When considering the public’s wary perspective on college students returning home, it is necessary to recognize that this is partly due to the pandemic resurging with a vengeance across the U.S. and the world. On Sunday, Johns Hopkins University reported that there were 54 million known cases worldwide and 10.9 million in the U.S. The Maine Center for Disease Control (MCDC) reported 151 new cases and two deaths, just two days after a record-breaking 243 additional cases. In other words, things are looking grim, and college students just so happen to be a massive and admittedly unpredictable variable in the middle of it all. 

Various college administrations across the U.S. have also largely failed to inspire confidence. The New York Times has been particularly keen on monitoring college outbreaks, documenting 252,000 COVID-19 cases and 80 deaths this semester.
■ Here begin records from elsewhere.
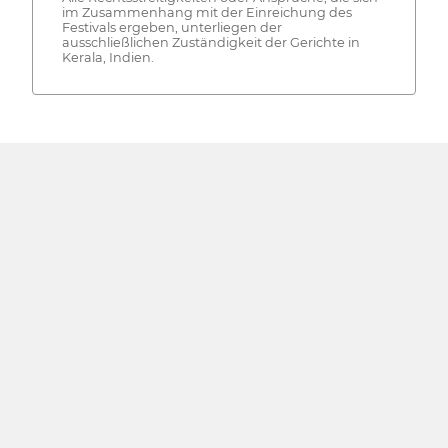
im Zusammenhang mit der Einreichung des
Festivals ergeben, unterliegen der
ausschließlichen Zuständigkeit der Gerichte in
Kerala, Indien.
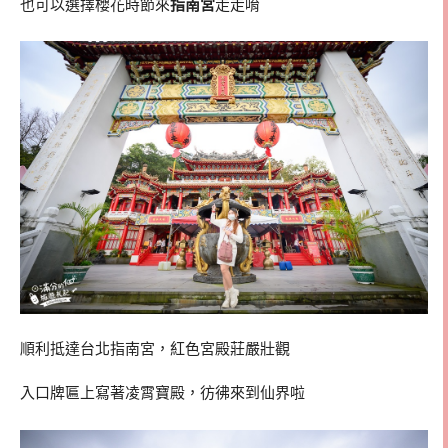
也可以選擇櫻花時節來
指南宮
走走唷
順利抵達台北指南宮，紅色宮殿莊嚴壯觀
入口牌匾上寫著凌霄寶殿，彷彿來到仙界啦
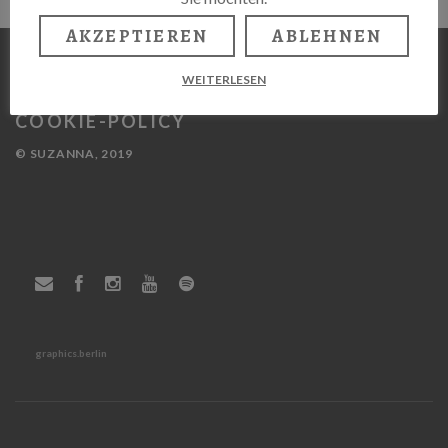
AKZEPTIEREN
ABLEHNEN
WEITERLESEN
IMPRESSUM
COOKIE-POLICY
© SUZANNA, 2019
graphics.berlin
The prestigious press outlet also brought national attention to embarrassing outbreaks like that of the State University of New York (SUNY) at Oneonta, where 700 students tested positive in September after the university chose not to conduct mandatory entry testing. While the state of Maine and its secondary education institutions have largely managed to control case numbers, Bangor Daily News reported on Friday that there were 15 positive cases at Husson University tied to a Halloween party where, ironically, none of the students wore masks. 

While stories like the Husson outbreak may continue to undermine confidence in college students, many institutions, including UMaine, are doing their part to reduce the risk of transmission with exit testing. NPR reports that some universities, like SUNY New York, require a negative test from residential students before they go home, while others are offering free, voluntary testing. UMaine is similarly providing free “mandatory” asymptomatic testing to on-campus students and off-campus students from out of state. Daniel Deiermeir, chancellor at Vanderbilt University, told NPR that the departure testing was adopted to help families and communities “feel good about their students coming home,” which one might interpret to mean that the tests are meant to inspire confidence more so in the educational institutions than the students.

The fact of the matter is that while exit tests provide some risk mitigation and peace of mind, a negative result does not guarantee that someone is not infected or that they will not pick up the virus before they get home. As Christie Aschwanden writes in a recent Wired article, testing only substantially reduces transmission “when it’s paired with a robust system for isolation and contact tracing.” Once students leave campus, there will be no strict system for isolation, and so the risks completely depend on their choices and behavior. So far, UMaine students have set an impressive precedent, with only 40 active cases in the entire University of Maine System, only two of which are on-campus residents at UMaine. Students have been able to effectively adhere closely enough to social distancing protocols to keep case numbers low in the UMaine community; now they have to be just as, if not more diligent in their own communities.  

In an interview with the New York Times, A. David Paltiel, a professor of health policy and management at Yale, remarked that colleges and universities have “a responsibility not to unleash little ticking time bombs.” This analogy represents the bar that college students are expected to meet, that they are, at this moment in time, a material threat. However, what this analogy doesn’t account for is that these “ticking time bombs” are able to control their own decisions and behavior. The decisions that students make this Thanksgiving and for the duration of this pandemic will shape the narratives about them, not an exit test.